Dataset records:
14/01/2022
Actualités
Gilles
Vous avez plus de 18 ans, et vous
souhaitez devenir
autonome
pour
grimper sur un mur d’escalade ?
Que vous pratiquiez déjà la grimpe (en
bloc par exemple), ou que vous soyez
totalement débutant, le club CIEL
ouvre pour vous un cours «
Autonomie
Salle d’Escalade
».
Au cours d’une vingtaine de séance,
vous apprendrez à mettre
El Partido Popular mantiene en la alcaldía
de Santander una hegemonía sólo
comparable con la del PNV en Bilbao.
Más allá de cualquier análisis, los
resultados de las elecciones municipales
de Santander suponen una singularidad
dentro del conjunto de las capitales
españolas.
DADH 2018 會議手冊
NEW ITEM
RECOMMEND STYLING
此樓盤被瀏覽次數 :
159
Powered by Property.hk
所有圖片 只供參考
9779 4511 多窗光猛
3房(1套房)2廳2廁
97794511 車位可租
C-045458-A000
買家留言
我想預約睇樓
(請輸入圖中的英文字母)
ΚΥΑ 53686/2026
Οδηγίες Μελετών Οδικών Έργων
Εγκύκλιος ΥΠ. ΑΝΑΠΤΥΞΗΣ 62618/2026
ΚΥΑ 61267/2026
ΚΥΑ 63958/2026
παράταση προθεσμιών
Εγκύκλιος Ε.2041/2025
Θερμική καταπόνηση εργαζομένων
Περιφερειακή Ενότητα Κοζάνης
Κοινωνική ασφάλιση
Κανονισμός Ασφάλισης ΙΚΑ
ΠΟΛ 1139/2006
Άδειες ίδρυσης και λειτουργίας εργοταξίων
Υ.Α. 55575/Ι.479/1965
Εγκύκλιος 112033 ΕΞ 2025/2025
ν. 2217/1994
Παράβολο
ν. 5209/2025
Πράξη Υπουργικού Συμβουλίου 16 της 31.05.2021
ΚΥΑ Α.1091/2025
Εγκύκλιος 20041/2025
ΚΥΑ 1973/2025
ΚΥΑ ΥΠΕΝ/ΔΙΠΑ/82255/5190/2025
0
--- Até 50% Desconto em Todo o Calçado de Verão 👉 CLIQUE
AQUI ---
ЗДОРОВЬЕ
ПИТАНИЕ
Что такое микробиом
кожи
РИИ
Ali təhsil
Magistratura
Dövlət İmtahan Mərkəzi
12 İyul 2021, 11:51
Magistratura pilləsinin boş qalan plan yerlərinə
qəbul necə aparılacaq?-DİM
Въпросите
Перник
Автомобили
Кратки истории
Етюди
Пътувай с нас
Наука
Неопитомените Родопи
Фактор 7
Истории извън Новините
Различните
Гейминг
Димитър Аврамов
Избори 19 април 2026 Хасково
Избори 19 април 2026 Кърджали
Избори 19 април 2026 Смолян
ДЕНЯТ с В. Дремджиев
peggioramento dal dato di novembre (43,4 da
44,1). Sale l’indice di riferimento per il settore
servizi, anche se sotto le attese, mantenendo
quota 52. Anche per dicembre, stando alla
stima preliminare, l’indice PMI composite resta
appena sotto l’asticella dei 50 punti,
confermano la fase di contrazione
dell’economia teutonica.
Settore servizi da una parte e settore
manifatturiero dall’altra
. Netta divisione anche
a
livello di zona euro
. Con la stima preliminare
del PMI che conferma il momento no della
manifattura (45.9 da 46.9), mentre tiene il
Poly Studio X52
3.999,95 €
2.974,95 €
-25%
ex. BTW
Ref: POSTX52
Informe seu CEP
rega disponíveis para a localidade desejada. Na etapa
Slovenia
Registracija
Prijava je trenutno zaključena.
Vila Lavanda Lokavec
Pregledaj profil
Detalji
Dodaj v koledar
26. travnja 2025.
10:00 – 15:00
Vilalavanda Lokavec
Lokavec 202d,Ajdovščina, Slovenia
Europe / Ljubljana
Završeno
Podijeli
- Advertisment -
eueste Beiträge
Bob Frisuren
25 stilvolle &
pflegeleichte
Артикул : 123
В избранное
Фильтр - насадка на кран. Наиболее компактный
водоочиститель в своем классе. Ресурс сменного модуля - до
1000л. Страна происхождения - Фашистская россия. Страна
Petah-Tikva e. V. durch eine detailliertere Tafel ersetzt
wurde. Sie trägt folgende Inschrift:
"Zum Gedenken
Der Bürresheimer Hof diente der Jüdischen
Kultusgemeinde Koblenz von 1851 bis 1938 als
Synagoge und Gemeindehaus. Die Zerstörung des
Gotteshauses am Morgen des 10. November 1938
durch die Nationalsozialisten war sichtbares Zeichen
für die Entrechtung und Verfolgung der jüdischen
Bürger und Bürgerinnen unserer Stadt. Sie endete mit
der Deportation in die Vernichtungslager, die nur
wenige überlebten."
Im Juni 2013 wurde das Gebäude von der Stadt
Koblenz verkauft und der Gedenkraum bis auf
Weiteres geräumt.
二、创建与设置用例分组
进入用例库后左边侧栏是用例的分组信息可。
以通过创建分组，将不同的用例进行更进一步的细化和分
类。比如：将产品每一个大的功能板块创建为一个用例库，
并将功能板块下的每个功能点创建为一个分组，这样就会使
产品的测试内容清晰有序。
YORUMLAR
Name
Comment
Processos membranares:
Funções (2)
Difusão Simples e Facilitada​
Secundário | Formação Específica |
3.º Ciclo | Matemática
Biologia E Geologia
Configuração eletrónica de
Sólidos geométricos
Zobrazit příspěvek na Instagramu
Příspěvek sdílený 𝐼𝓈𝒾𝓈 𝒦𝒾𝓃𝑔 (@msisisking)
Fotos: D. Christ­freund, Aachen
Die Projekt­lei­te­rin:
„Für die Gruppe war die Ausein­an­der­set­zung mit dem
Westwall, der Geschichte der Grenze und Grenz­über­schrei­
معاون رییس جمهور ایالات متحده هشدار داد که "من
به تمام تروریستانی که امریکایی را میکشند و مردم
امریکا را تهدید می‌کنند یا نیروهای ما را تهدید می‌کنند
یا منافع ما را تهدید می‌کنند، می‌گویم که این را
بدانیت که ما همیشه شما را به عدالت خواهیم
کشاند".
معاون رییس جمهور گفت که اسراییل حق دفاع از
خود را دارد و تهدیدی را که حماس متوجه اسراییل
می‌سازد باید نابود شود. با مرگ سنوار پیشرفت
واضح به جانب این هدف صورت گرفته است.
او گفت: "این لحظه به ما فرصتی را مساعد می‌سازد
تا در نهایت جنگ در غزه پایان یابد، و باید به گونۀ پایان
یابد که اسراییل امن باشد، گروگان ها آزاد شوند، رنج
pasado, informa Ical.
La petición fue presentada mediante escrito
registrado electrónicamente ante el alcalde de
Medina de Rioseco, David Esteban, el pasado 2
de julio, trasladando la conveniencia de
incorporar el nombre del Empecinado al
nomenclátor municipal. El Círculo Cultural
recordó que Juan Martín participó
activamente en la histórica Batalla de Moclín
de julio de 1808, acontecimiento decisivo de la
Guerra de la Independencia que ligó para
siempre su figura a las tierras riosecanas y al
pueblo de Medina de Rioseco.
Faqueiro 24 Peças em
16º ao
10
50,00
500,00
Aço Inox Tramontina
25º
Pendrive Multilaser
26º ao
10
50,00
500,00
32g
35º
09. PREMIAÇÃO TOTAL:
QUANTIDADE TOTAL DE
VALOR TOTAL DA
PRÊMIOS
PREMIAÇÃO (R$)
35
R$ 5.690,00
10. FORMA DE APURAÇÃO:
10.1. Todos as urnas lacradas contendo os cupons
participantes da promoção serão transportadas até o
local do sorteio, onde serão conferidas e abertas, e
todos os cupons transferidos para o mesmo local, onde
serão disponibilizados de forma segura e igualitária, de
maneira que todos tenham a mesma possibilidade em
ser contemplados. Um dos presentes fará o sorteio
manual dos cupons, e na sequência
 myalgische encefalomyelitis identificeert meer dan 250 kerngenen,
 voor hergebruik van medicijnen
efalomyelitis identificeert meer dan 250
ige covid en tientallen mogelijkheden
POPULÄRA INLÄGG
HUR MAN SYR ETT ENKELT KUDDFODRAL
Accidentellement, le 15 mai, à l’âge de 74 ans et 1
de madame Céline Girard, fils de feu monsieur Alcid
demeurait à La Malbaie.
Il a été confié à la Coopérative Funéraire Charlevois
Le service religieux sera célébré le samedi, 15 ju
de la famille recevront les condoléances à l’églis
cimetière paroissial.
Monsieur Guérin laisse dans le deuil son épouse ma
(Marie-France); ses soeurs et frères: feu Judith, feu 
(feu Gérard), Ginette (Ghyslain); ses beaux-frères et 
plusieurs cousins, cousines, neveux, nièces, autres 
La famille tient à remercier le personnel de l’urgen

- [What you will do]
Please copy the lines above from the line with "Sólidos geométricos" up to and including the line with "activamente en la histórica Batalla de Moclín", exactly as written and with nothing else.

- [Response for this exercise]
Sólidos geométricos
Zobrazit příspěvek na Instagramu
Příspěvek sdílený 𝐼𝓈𝒾𝓈 𝒦𝒾𝓃𝑔 (@msisisking)
Fotos: D. Christ­freund, Aachen
Die Projekt­lei­te­rin:
„Für die Gruppe war die Ausein­an­der­set­zung mit dem
Westwall, der Geschichte der Grenze und Grenz­über­schrei­
معاون رییس جمهور ایالات متحده هشدار داد که "من
به تمام تروریستانی که امریکایی را میکشند و مردم
امریکا را تهدید می‌کنند یا نیروهای ما را تهدید می‌کنند
یا منافع ما را تهدید می‌کنند، می‌گویم که این را
بدانیت که ما همیشه شما را به عدالت خواهیم
کشاند".
معاون رییس جمهور گفت که اسراییل حق دفاع از
خود را دارد و تهدیدی را که حماس متوجه اسراییل
می‌سازد باید نابود شود. با مرگ سنوار پیشرفت
واضح به جانب این هدف صورت گرفته است.
او گفت: "این لحظه به ما فرصتی را مساعد می‌سازد
تا در نهایت جنگ در غزه پایان یابد، و باید به گونۀ پایان
یابد که اسراییل امن باشد، گروگان ها آزاد شوند، رنج
pasado, informa Ical.
La petición fue presentada mediante escrito
registrado electrónicamente ante el alcalde de
Medina de Rioseco, David Esteban, el pasado 2
de julio, trasladando la conveniencia de
incorporar el nombre del Empecinado al
nomenclátor municipal. El Círculo Cultural
recordó que Juan Martín participó
activamente en la histórica Batalla de Moclín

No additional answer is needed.